Psychiatric comorbidity/anxiety disorders
Crockford and el-Guebaly surveyed this literature and concluded that there are insufficient data to link anxiety disorders and pathological gambling (Crockford & el-Guebaly, 1998, p. 47).
Psychiatric comorbidity/antisocial personality disorders
A “small but significant subset” of pathological gamblers may have antisocial personality disorder, but the rest of the minority of pathological gamblers who may show such symptoms do so as a result of their gambling activities, not as part of psychiatric comorbidity (Crockford & el-Guebaly, 1998, pp. 47-48).
Psychiatric comorbidity/attention deficit hyperactivity disorder (ADHD)

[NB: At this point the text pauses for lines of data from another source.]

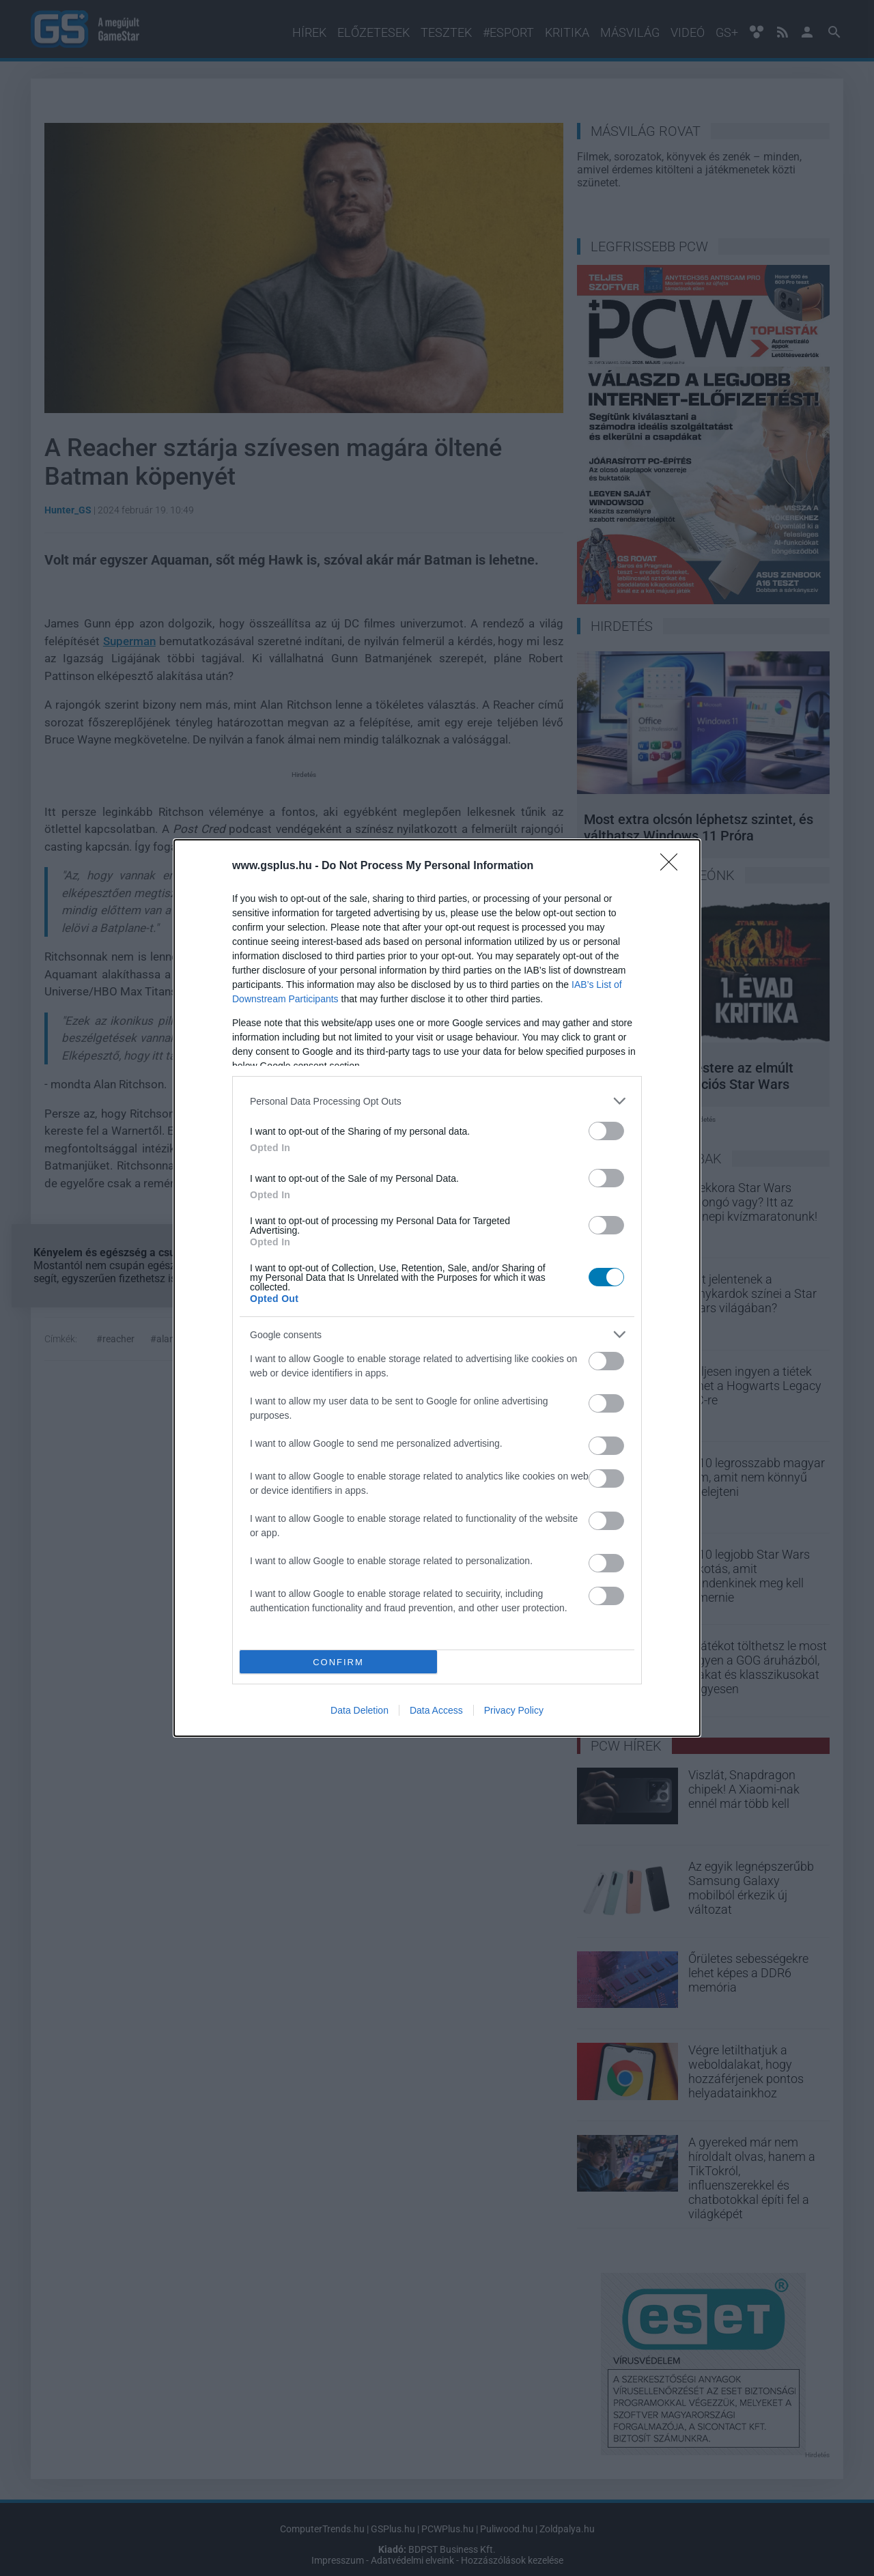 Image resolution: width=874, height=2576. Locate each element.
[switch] (606, 1131)
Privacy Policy (514, 1710)
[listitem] (437, 1101)
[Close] (673, 866)
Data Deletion (359, 1710)
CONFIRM (338, 1662)
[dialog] (437, 1288)
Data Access (436, 1710)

Some researchers have attempted to link pathological gambling and ADHD, but the few results and methodological shortcomings do not convince Crockford and el-Guebaly that this syndrome is commonly comorbid with pathological gambling (Crockford & el-Guebaly, 1998, p. 48).
Smart’s population survey in Ontario provides some insights into how people affected by problem gambling live. One insight is the strong link between alcohol dependence and gambling problems, showing a pattern of not much more total consumption than average, but rather occasions on which gamblers consumed five or more drinks — a tendency to sporadic heavy drinking (p. 39). Smart also (p. 44) briefly summarizes the literature on women’s and men’s different problem gambling careers. Women tend to have shorter problem gambling careers, usually beginning to gamble in later adolescence or even adulthood, but seeking treatment earlier, in their 30's and 40's. Men tend to start gambling in their early teens, but take a long time, until they are in their 40's or 50's, to develop serious enough problems that they seek treatment. An interesting parallel between alcohol and gambling problems is that although heavier use occurs among the young, those who seek treatment tend to be middle-aged (Smart, 1996, p. 43).